Solana (SOL) Stuck in 111-Day Range: $76 Support vs $98 Resistance
Solana price (SOL) remains trapped in a 111-day trading range, according to charts shared by analysts on X. Key levels are $76–$77 (range support) and $97–$98 (range resistance).
SOL is currently hovering around the midpoint near $85–$87. The bearish case is only strengthened if SOL breaks down below the lower zone near $76. If that happens, the “111-day accumulation” setup could weaken.
On the other hand, bulls need a clean upside break above the $97–$98 resistance zone to confirm an escape from the long-range consolidation. Traders are watching whether the midpoint push can build momentum toward the top of the range.
Analyst notes suggest SOL has repeatedly failed to move meaningfully lower and has been defending the structure after earlier sharp sell-offs. A move back toward the midpoint support area has not invalidated the broader range, but it also hasn’t yet re-accelerated toward the upper boundary.

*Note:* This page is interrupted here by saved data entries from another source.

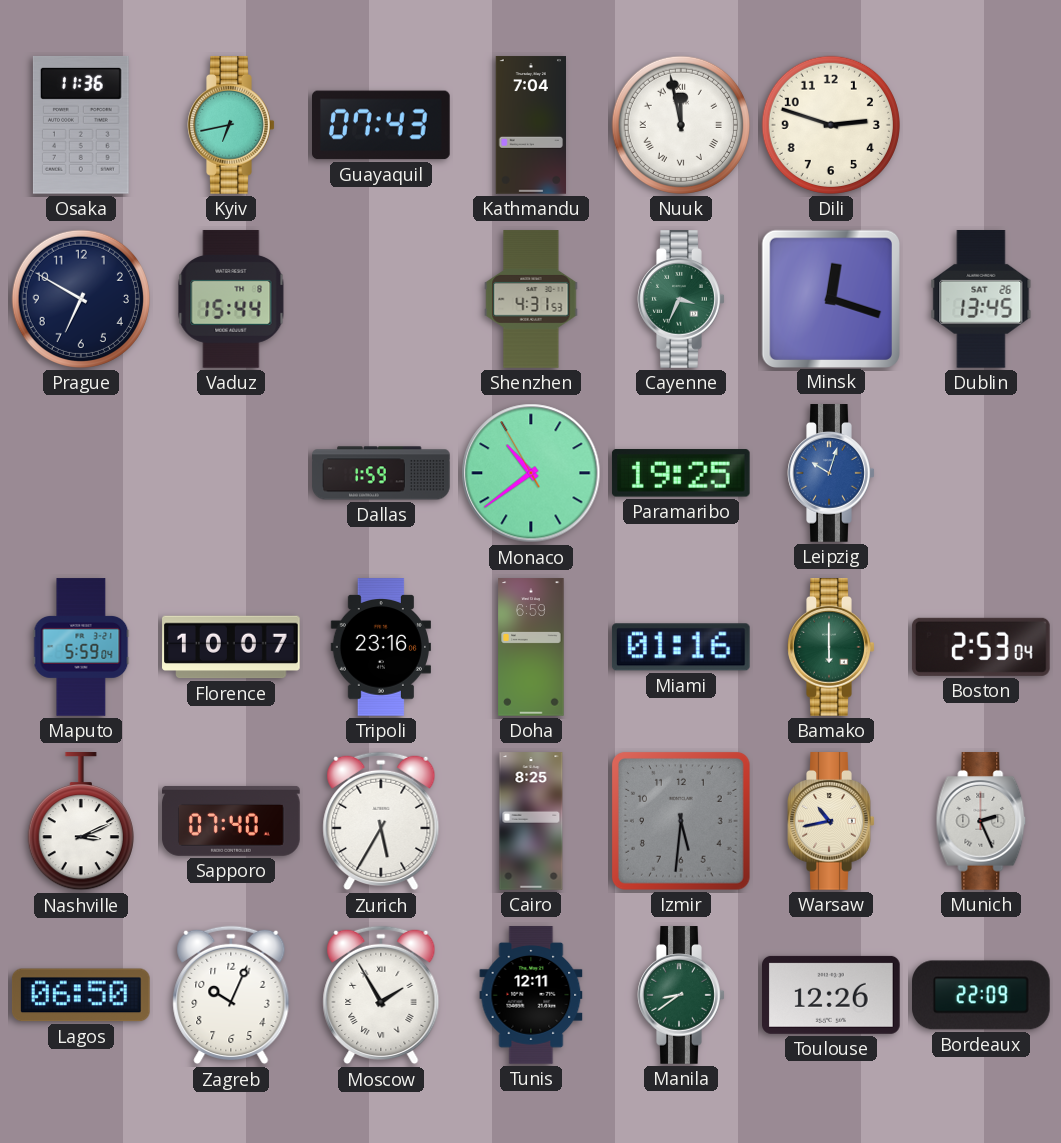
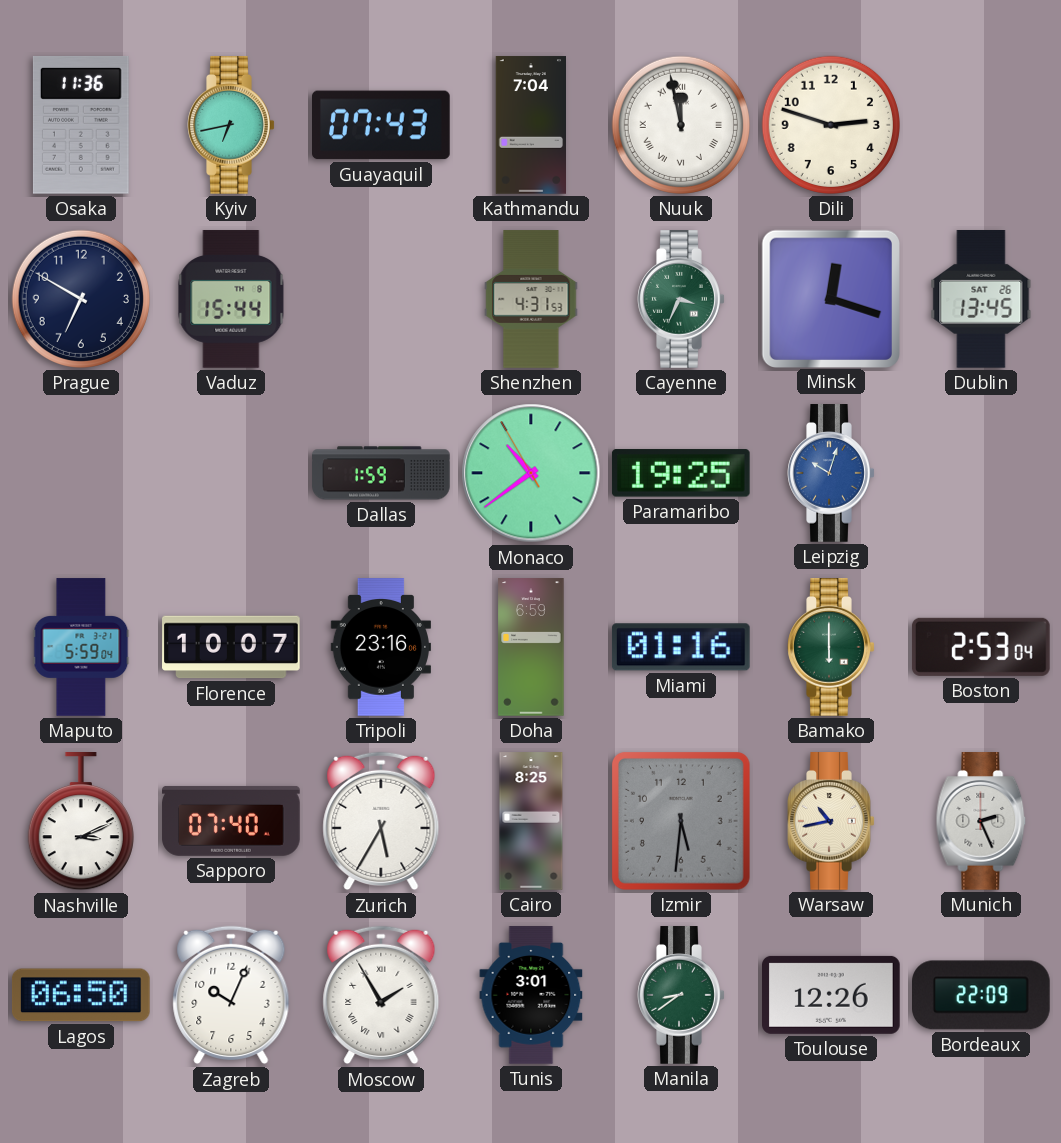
Tunis: 12:11 -> 3:01
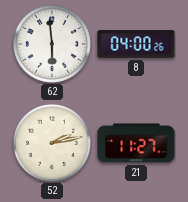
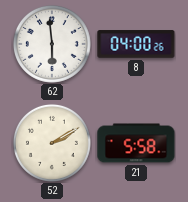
52: 2:13 -> 2:10
21: 11:27 -> 5:58
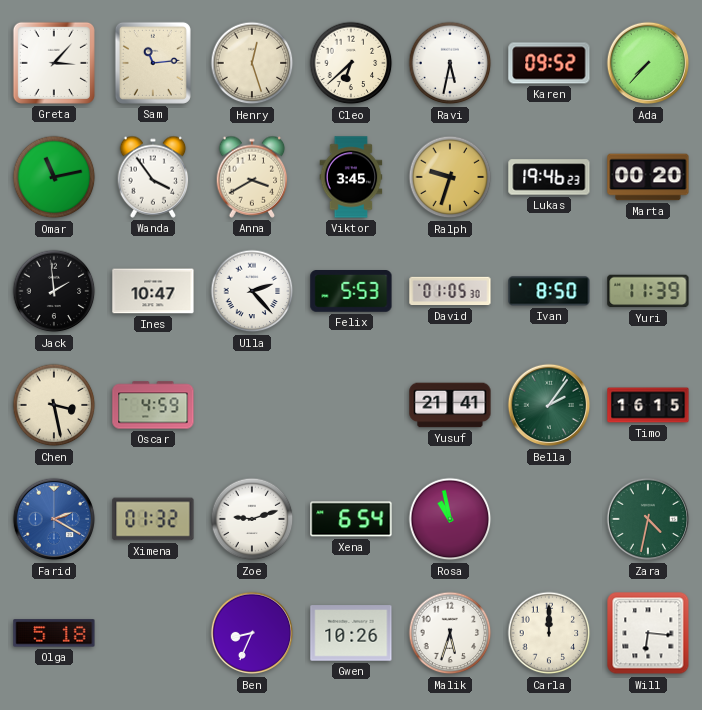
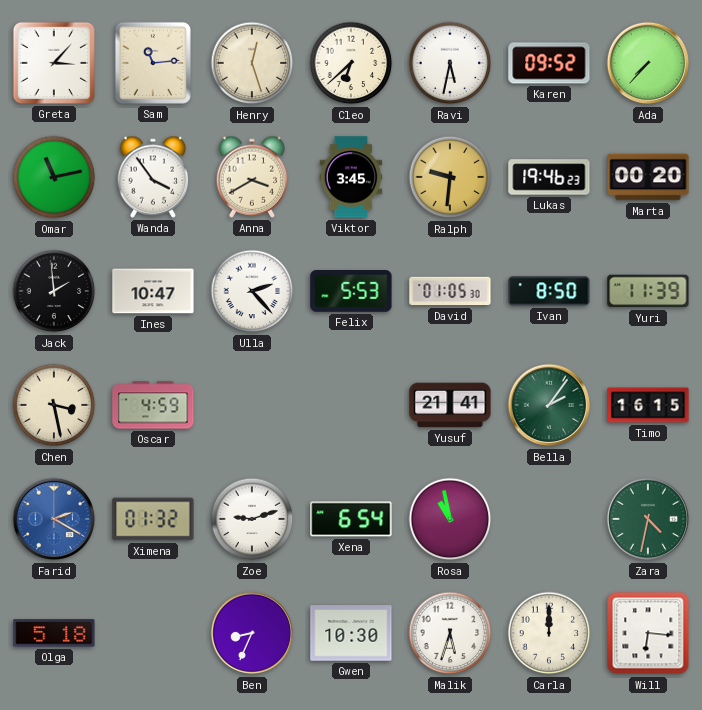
Ralph: 9:33 -> 9:31
Gwen: 10:26 -> 10:30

Crypto traders: treat $85–$87 as the “decision area.” Upside confirmation likely comes only with sustained strength above $98; downside risk rises on a decisive loss of $76–$77.
Neutral
The article is essentially a technical range narrative: SOL has spent 110+ sessions between roughly $76–$77 and $97–$98, with price sitting near the $85–$87 midpoint. That typically signals consolidation and uncertainty rather than a confirmed trend.
Historically, long sideways “accumulation” ranges often resolve only after a decisive break of the range boundaries. Until SOL closes and holds above $97–$98, upside targets remain speculative; until SOL loses $76–$77, a breakdown is not confirmed. So the immediate tradable takeaway is conditional: watch the midpoint for churn, then bias trades based on either a breakout trigger or a breakdown trigger.
Short term, traders may fade extremes (midpoint mean reversion) while waiting for confirmation. Long term, the direction of the eventual resolution will likely determine whether the market transitions from consolidation to a new uptrend or a renewed downtrend. Given the absence of a confirmed escape, the expected impact on overall market stability is best classified as neutral.